### TASK DATA ###
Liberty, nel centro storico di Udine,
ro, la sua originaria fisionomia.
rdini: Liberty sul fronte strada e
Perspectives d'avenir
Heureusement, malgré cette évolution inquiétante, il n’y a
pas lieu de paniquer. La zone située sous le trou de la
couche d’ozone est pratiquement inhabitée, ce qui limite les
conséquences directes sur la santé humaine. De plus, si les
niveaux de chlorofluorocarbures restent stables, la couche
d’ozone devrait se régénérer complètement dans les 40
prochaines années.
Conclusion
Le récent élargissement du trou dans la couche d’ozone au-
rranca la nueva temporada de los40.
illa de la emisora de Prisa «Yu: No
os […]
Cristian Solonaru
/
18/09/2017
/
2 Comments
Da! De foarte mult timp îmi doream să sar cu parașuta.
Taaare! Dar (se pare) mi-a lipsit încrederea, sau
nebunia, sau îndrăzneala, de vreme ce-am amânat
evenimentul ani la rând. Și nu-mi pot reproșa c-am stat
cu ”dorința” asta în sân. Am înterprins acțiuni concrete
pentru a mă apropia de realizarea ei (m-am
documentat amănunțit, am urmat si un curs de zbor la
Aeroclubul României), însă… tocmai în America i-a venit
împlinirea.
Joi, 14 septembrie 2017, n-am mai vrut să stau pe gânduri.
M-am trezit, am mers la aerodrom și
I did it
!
###
### TASK DATA ###
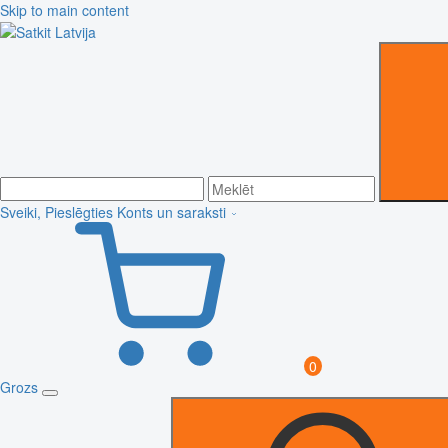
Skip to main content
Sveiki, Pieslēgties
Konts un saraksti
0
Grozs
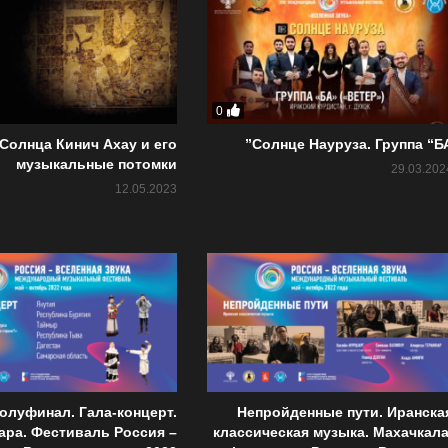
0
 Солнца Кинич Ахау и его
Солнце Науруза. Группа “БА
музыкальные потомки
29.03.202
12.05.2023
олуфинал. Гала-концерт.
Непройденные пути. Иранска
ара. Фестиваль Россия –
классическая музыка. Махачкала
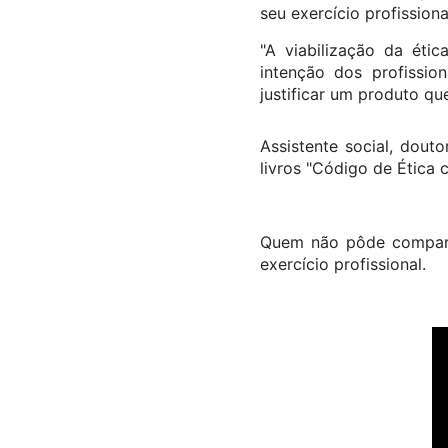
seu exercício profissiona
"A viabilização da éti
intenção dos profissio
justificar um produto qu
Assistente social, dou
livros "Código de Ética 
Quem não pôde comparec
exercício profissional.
###
■ **HOW TO COMPLETE THIS TASK**: Please make an exact copy of the lines above from the line with "prochaines années." through the line with "documentat amănunțit, am", both ends included.

■ **SOLVED PROBLEM**:
prochaines années.
Conclusion
Le récent élargissement du trou dans la couche d’ozone au-
rranca la nueva temporada de los40.
illa de la emisora de Prisa «Yu: No
os […]
Cristian Solonaru
/
18/09/2017
/
2 Comments
Da! De foarte mult timp îmi doream să sar cu parașuta.
Taaare! Dar (se pare) mi-a lipsit încrederea, sau
nebunia, sau îndrăzneala, de vreme ce-am amânat
evenimentul ani la rând. Și nu-mi pot reproșa c-am stat
cu ”dorința” asta în sân. Am înterprins acțiuni concrete
pentru a mă apropia de realizarea ei (m-am
documentat amănunțit, am urmat si un curs de zbor la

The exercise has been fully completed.